• LISTED RECORDS:

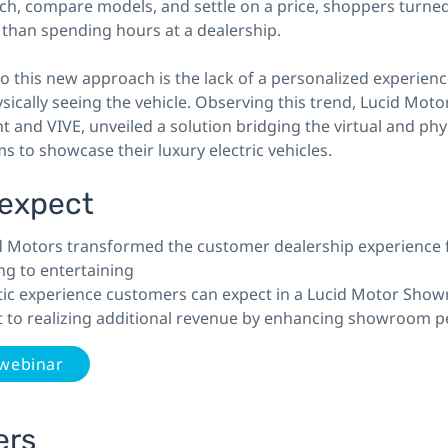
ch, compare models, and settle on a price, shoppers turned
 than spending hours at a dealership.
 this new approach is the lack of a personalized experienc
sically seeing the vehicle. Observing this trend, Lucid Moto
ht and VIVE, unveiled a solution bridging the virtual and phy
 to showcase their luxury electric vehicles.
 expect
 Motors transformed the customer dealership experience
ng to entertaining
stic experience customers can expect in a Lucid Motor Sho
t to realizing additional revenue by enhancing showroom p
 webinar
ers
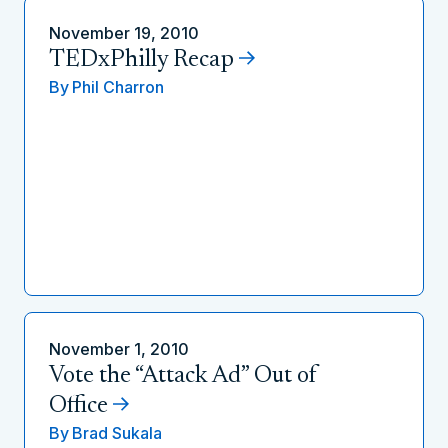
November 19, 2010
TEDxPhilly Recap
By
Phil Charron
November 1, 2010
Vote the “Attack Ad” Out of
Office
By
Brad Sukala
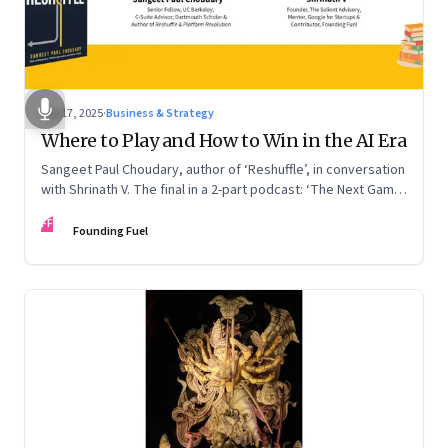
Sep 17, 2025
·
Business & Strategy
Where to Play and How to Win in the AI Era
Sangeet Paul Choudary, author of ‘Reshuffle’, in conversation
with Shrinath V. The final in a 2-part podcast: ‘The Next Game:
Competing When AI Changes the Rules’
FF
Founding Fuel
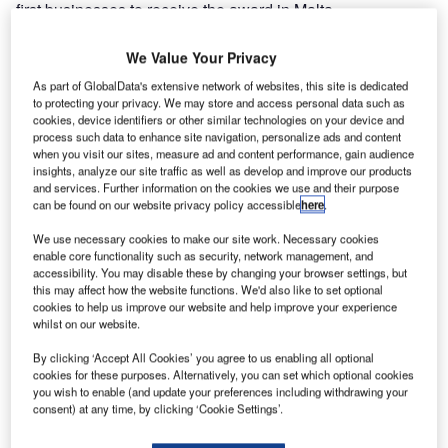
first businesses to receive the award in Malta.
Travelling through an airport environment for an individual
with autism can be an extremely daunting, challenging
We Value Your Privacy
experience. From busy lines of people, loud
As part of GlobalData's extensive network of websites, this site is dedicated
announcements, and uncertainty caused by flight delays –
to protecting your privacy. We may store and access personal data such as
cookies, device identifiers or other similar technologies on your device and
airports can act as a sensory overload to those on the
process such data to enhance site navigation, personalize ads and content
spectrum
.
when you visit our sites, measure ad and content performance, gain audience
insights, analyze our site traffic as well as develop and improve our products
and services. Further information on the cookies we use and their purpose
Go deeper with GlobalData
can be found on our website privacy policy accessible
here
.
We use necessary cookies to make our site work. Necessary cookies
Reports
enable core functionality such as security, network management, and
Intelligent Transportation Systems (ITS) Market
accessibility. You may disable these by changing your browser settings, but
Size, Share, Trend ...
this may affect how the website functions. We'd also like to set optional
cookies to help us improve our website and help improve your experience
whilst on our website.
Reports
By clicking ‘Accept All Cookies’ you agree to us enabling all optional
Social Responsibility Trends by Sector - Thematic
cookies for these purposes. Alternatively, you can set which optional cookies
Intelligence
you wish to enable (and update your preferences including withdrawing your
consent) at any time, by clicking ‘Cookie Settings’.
==
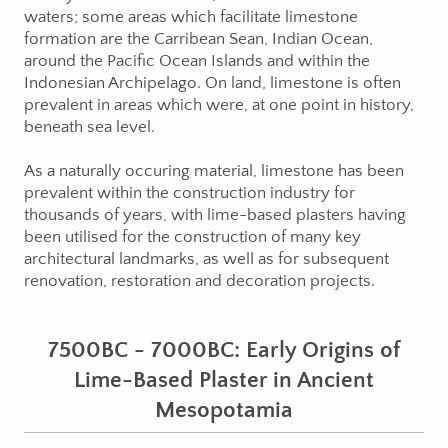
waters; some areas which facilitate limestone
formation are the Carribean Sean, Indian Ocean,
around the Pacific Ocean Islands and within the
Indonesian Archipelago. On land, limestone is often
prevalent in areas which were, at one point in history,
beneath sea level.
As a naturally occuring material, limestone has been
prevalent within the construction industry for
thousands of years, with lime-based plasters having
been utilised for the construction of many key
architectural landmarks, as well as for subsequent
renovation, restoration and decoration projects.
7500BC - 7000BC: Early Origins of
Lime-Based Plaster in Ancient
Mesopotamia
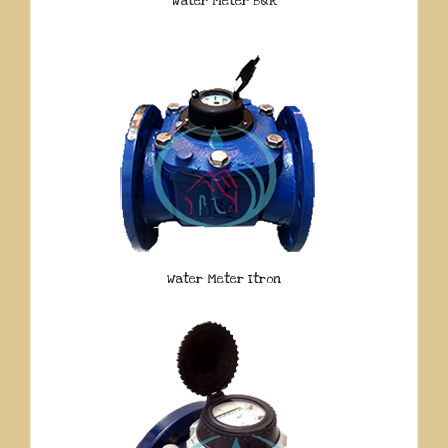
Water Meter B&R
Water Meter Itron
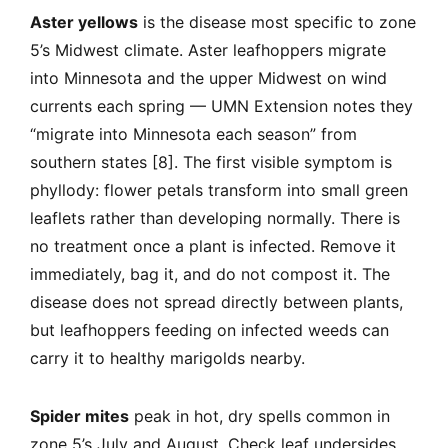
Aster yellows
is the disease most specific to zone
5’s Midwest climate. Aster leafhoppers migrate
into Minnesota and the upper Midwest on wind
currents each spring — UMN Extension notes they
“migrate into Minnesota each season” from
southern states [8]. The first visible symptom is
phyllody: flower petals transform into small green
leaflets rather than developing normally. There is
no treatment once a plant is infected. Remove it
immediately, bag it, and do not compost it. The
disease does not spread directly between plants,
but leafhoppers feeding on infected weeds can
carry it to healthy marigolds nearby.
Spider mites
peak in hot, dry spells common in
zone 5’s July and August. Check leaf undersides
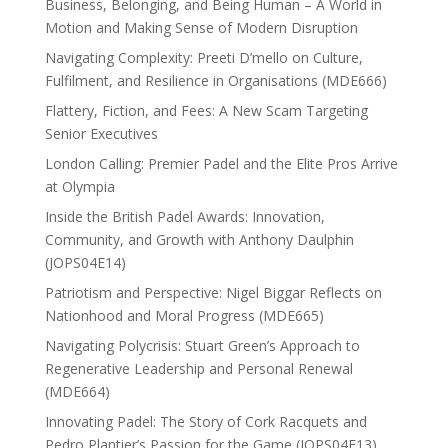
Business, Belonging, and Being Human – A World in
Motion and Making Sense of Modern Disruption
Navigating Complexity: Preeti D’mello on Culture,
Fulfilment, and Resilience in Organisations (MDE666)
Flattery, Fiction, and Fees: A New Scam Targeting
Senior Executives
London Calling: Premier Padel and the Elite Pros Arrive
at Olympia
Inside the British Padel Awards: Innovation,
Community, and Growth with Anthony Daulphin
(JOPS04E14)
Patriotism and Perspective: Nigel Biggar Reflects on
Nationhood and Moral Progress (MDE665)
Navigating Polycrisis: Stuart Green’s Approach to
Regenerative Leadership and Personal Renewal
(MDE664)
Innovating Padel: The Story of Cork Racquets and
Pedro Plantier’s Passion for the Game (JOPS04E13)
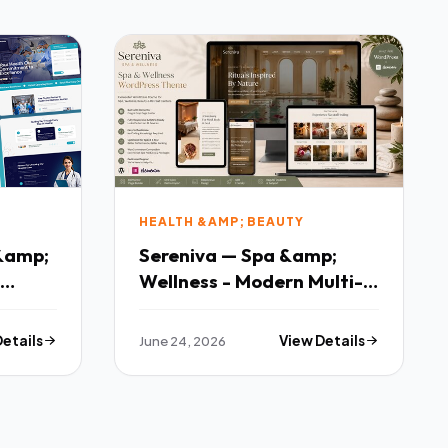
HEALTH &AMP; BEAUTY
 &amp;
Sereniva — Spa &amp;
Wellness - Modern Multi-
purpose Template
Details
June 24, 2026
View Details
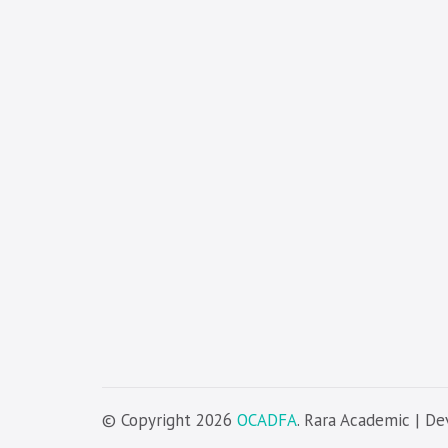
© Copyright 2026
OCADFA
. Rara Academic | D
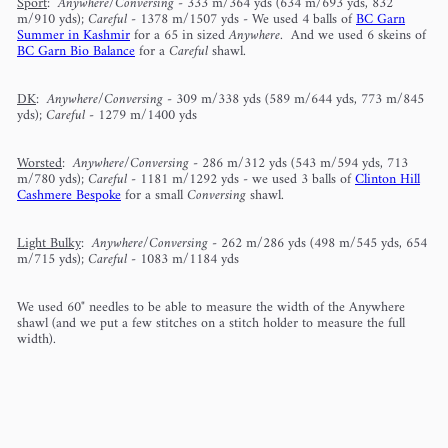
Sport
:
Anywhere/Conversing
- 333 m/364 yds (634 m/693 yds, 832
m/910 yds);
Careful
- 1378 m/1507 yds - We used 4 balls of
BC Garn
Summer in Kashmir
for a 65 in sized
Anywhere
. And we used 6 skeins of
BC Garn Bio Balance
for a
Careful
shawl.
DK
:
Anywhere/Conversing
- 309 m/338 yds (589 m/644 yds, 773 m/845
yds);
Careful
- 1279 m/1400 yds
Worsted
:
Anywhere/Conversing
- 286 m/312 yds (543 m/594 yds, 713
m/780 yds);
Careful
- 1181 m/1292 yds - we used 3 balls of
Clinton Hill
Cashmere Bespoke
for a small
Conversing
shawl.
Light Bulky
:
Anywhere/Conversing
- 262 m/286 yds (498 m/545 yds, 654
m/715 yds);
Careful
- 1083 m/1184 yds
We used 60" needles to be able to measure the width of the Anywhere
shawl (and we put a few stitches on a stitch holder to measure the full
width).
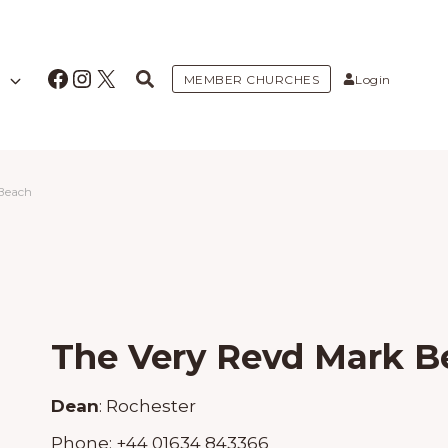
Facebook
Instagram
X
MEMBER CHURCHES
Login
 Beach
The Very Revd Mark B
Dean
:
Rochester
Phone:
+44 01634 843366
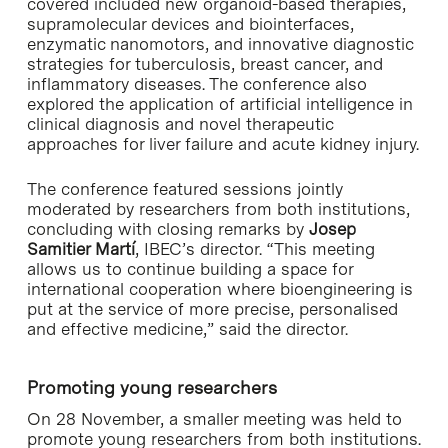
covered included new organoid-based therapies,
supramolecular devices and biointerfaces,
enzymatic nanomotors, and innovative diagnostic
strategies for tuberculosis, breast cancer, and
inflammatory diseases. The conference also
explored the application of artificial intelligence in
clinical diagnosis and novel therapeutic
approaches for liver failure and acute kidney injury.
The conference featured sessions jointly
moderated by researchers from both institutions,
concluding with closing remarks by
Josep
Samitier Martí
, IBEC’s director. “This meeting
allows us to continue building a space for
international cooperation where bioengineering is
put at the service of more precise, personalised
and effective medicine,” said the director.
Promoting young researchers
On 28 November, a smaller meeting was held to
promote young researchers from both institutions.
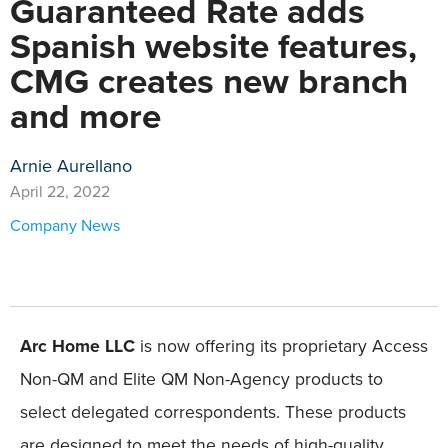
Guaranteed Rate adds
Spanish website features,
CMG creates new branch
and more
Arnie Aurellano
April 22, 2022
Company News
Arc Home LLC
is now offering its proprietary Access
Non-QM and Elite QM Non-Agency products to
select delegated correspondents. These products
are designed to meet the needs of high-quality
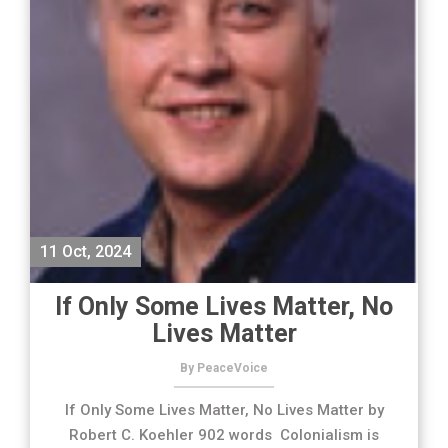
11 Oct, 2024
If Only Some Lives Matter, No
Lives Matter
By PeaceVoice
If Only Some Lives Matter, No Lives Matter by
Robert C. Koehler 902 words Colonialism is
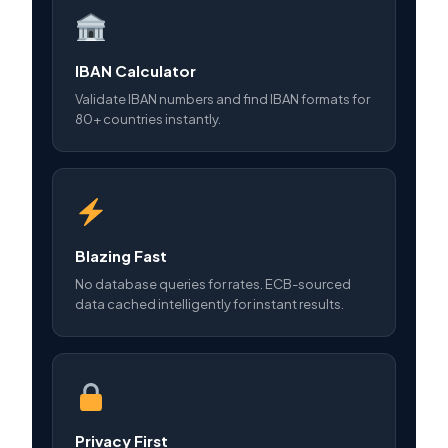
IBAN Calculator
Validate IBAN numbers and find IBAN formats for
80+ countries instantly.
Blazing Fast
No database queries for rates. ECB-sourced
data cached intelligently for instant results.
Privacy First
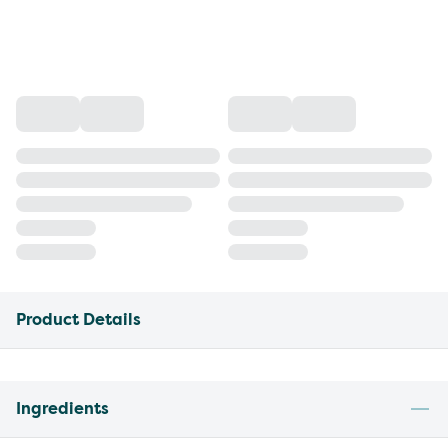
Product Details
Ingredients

• YOUR ASSIGNMENT: Starting with the line that has "shawl (and we" and going on through the line that has "select delegated correspondents.", transcribe the records above exactly, but skip the pictures.

• YOUR RESPONSE:
shawl (and we put a few stitches on a stitch holder to measure the full
width).
Facebook
Instagram
X
MEMBER CHURCHES
Login
 Beach
The Very Revd Mark B
Dean
:
Rochester
Phone:
+44 01634 843366
covered included new organoid-based therapies,
supramolecular devices and biointerfaces,
enzymatic nanomotors, and innovative diagnostic
strategies for tuberculosis, breast cancer, and
inflammatory diseases. The conference also
explored the application of artificial intelligence in
clinical diagnosis and novel therapeutic
approaches for liver failure and acute kidney injury.
The conference featured sessions jointly
moderated by researchers from both institutions,
concluding with closing remarks by
Josep
Samitier Martí
, IBEC’s director. “This meeting
allows us to continue building a space for
international cooperation where bioengineering is
put at the service of more precise, personalised
and effective medicine,” said the director.
Promoting young researchers
On 28 November, a smaller meeting was held to
promote young researchers from both institutions.
Guaranteed Rate adds
Spanish website features,
CMG creates new branch
and more
Arnie Aurellano
April 22, 2022
Company News
Arc Home LLC
is now offering its proprietary Access
Non-QM and Elite QM Non-Agency products to
select delegated correspondents. These products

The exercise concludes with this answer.